Stocks are celebrating another Federal Reserve rate cut, but don’t expect the celebration to last. As my editor noted this morning, sometimes the stock market is a little like your bipolar uncle. Enjoy his good days, but on the bad days stay out of the way.
(UPDATE: I was right.)
This is a good day for sure. Once again, investors hope the Federal Reserve, along with other federal policy makers, has found clever solutions to the subprime mess.
But we’ve been here before.
Before rate decisions on Oct. 31 and Dec. 11, the markets were moving higher on hope of a deep Fed cut. When those hopes were dashed (with mere quarter-point adjustments to the Fed funds rate), stocks sunk back into their depressed state.
Then on Jan. 22 and Jan. 30, the market got what it wanted.
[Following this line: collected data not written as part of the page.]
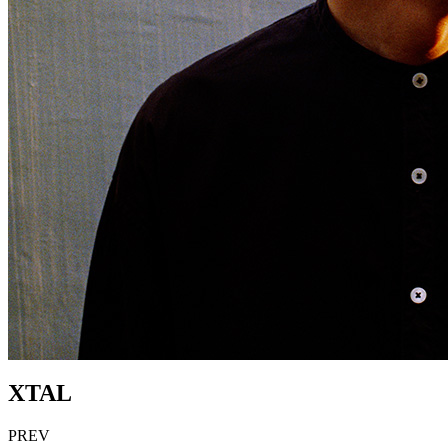
XTAL
PREV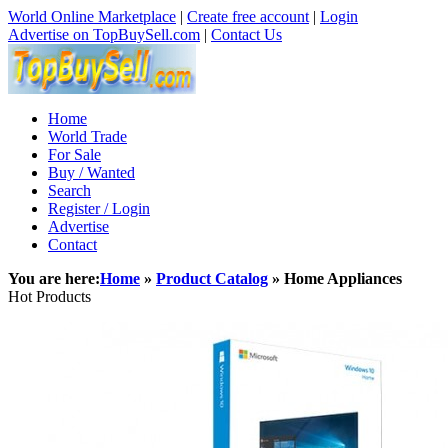
World Online Marketplace
|
Create free account
|
Login
Advertise on TopBuySell.com
|
Contact Us
Home
World Trade
For Sale
Buy / Wanted
Search
Register / Login
Advertise
Contact
You are here:
Home
»
Product Catalog
» Home Appliances
Hot Products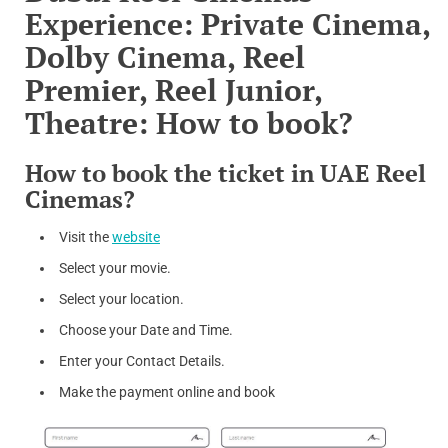
Experience: Private Cinema,
Dolby Cinema, Reel
Premier, Reel Junior,
Theatre: How to book?
How to book the ticket in UAE Reel
Cinemas?
Visit the
website
Select your movie.
Select your location.
Choose your Date and Time.
Enter your Contact Details.
Make the payment online and book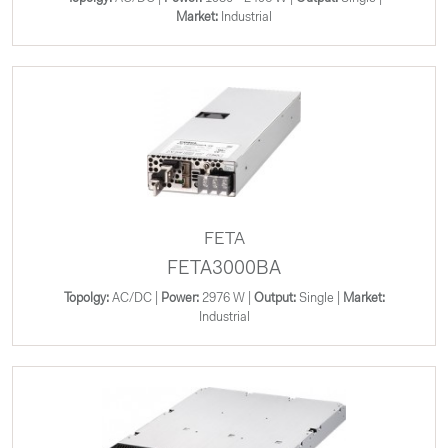
Market:
Industrial
FETA
FETA3000BA
Topolgy:
AC/DC |
Power:
2976 W |
Output:
Single |
Market:
Industrial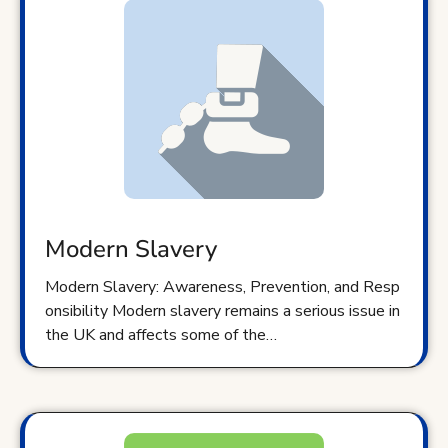
Modern Slavery
Modern Slavery: Awareness, Prevention, and Resp
onsibility Modern slavery remains a serious issue in
the UK and affects some of the…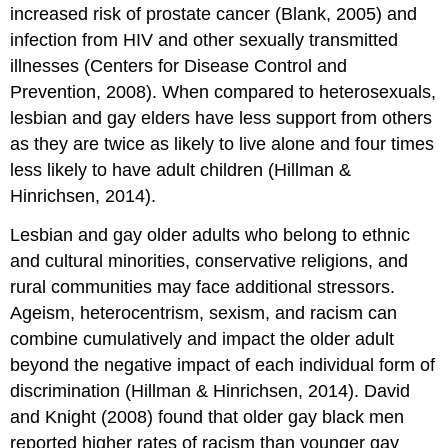
increased risk of prostate cancer (Blank, 2005) and
infection from HIV and other sexually transmitted
illnesses (Centers for Disease Control and
Prevention, 2008). When compared to heterosexuals,
lesbian and gay elders have less support from others
as they are twice as likely to live alone and four times
less likely to have adult children (Hillman &
Hinrichsen, 2014).
Lesbian and gay older adults who belong to ethnic
and cultural minorities, conservative religions, and
rural communities may face additional stressors.
Ageism, heterocentrism, sexism, and racism can
combine cumulatively and impact the older adult
beyond the negative impact of each individual form of
discrimination (Hillman & Hinrichsen, 2014). David
and Knight (2008) found that older gay black men
reported higher rates of racism than younger gay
The Fed cut rates by 0.75-points on Jan. 22 and another half-point on Jan. 30.
For two days after each cut, there was celebration on Wall Street. Then the euphoria wore off, and we found ourselves stuck with the same stubborn problems: A weakening economy and dysfunctional credit markets.
Since the credit crisis began, it's the same pattern over and over again.
Will this time be any different? Probably not.
But maybe, just maybe, the Fed and other policy makers are now so engaged – not just through rate cuts but through other creative solutions -- that they finally make some progress against the credit turmoil.